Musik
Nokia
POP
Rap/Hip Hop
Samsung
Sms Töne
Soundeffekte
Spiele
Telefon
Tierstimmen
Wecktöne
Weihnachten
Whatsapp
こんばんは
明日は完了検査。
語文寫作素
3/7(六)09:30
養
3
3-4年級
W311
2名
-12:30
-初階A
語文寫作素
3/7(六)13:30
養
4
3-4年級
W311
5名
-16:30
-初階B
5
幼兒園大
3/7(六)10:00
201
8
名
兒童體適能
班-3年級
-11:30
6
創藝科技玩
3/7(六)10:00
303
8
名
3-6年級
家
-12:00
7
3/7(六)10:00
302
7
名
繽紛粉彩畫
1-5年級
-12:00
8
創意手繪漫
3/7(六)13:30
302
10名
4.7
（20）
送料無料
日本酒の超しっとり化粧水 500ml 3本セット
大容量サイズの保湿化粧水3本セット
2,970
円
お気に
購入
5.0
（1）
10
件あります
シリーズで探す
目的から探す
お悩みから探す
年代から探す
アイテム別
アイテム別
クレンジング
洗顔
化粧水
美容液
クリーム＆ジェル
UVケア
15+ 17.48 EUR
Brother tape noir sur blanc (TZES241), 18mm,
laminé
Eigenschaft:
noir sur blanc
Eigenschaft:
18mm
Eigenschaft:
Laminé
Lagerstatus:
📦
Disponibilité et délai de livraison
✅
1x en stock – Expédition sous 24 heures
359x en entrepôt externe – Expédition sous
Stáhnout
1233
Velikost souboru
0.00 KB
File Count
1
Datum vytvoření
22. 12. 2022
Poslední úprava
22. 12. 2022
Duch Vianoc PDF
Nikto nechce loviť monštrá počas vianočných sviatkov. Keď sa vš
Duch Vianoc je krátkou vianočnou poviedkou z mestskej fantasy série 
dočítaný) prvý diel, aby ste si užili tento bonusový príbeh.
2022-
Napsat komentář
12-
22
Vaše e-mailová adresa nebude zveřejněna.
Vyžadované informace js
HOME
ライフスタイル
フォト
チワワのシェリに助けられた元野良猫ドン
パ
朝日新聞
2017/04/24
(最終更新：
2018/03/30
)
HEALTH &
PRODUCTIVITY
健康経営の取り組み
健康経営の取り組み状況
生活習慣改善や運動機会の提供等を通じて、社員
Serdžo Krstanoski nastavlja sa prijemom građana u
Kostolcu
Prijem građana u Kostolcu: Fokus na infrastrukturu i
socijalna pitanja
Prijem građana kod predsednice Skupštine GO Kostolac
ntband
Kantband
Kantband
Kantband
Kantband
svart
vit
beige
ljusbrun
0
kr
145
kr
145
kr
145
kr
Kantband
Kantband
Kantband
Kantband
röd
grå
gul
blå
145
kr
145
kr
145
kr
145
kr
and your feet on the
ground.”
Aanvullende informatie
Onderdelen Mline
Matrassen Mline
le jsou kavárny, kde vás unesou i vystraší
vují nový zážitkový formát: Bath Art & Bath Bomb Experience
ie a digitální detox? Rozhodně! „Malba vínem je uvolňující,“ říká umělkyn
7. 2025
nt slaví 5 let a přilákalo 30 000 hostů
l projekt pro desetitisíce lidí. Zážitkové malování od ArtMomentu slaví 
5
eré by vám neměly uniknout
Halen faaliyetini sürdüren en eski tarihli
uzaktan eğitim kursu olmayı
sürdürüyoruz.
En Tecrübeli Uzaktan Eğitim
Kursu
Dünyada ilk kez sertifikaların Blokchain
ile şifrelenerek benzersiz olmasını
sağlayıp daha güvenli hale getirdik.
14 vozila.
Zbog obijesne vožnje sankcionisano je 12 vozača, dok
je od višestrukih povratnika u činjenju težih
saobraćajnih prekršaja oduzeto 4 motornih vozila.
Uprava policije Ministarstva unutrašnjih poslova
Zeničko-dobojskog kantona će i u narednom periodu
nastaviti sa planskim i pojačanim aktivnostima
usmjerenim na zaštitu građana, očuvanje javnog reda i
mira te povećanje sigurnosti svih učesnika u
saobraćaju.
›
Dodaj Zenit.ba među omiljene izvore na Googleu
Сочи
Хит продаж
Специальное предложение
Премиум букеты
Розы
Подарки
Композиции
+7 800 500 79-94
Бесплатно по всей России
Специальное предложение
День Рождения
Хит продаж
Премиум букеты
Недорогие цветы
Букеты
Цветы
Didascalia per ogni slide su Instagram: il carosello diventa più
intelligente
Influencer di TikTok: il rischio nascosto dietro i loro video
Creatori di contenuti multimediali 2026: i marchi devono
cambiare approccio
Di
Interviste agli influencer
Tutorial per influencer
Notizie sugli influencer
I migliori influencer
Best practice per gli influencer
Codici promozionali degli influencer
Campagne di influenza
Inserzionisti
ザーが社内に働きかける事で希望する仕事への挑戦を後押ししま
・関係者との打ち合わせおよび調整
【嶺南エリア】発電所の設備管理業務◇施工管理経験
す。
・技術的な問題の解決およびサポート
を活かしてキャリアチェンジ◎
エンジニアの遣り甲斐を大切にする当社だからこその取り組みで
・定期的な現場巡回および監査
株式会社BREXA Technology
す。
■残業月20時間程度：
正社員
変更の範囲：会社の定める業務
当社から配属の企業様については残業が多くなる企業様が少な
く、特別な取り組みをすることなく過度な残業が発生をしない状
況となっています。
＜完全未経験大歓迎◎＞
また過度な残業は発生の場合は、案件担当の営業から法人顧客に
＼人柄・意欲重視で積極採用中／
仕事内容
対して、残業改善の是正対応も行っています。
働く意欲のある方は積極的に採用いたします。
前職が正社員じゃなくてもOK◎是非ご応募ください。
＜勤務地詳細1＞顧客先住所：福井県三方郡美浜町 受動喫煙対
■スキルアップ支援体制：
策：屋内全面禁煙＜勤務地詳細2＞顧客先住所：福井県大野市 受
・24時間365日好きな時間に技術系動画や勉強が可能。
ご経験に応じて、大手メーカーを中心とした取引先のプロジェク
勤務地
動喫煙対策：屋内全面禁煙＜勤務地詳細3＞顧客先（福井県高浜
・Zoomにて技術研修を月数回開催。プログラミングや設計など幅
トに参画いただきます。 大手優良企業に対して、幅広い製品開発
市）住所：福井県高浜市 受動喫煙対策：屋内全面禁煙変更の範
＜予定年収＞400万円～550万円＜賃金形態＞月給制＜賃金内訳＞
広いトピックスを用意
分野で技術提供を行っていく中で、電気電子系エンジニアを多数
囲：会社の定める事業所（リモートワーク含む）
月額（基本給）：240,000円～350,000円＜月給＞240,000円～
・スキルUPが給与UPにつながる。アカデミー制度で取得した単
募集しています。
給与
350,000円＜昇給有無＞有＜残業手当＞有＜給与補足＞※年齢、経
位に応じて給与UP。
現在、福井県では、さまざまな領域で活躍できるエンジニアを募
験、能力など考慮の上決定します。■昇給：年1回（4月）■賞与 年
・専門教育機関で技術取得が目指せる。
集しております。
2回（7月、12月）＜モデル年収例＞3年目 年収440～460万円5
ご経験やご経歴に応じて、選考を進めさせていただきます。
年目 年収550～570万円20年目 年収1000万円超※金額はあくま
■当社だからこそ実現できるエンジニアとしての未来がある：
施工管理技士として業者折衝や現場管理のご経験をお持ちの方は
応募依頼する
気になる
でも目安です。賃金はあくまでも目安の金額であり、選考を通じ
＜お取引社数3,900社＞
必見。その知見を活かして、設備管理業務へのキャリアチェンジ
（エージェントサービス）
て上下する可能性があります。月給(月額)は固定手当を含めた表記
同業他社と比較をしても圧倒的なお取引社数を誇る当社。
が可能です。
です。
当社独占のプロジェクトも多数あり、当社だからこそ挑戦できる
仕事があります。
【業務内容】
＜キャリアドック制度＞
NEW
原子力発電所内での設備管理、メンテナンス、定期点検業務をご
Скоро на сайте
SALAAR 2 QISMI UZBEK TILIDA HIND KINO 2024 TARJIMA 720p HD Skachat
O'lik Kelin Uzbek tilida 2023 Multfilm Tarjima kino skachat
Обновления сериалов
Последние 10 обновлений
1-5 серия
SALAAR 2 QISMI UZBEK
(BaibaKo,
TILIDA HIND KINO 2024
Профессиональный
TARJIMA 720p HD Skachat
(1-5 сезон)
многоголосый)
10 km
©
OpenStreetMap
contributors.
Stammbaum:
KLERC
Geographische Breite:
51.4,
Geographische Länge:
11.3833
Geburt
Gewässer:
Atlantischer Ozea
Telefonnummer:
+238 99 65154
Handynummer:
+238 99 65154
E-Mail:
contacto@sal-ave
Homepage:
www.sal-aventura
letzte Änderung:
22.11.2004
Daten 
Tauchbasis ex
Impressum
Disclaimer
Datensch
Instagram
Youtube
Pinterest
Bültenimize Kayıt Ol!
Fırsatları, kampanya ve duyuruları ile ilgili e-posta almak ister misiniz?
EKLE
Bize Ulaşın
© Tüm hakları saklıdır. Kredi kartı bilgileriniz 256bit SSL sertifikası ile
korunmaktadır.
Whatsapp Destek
------
[Task description]:
Write out exactly the lines that fall from the line with "socijalna pitanja" to the line with "Uprava policije Ministarstva" in the records above, keeping both ends.

[Response]:
socijalna pitanja
Prijem građana kod predsednice Skupštine GO Kostolac
ntband
Kantband
Kantband
Kantband
Kantband
svart
vit
beige
ljusbrun
0
kr
145
kr
145
kr
145
kr
Kantband
Kantband
Kantband
Kantband
röd
grå
gul
blå
145
kr
145
kr
145
kr
145
kr
and your feet on the
ground.”
Aanvullende informatie
Onderdelen Mline
Matrassen Mline
le jsou kavárny, kde vás unesou i vystraší
vují nový zážitkový formát: Bath Art & Bath Bomb Experience
ie a digitální detox? Rozhodně! „Malba vínem je uvolňující,“ říká umělkyn
7. 2025
nt slaví 5 let a přilákalo 30 000 hostů
l projekt pro desetitisíce lidí. Zážitkové malování od ArtMomentu slaví 
5
eré by vám neměly uniknout
Halen faaliyetini sürdüren en eski tarihli
uzaktan eğitim kursu olmayı
sürdürüyoruz.
En Tecrübeli Uzaktan Eğitim
Kursu
Dünyada ilk kez sertifikaların Blokchain
ile şifrelenerek benzersiz olmasını
sağlayıp daha güvenli hale getirdik.
14 vozila.
Zbog obijesne vožnje sankcionisano je 12 vozača, dok
je od višestrukih povratnika u činjenju težih
saobraćajnih prekršaja oduzeto 4 motornih vozila.
Uprava policije Ministarstva unutrašnjih poslova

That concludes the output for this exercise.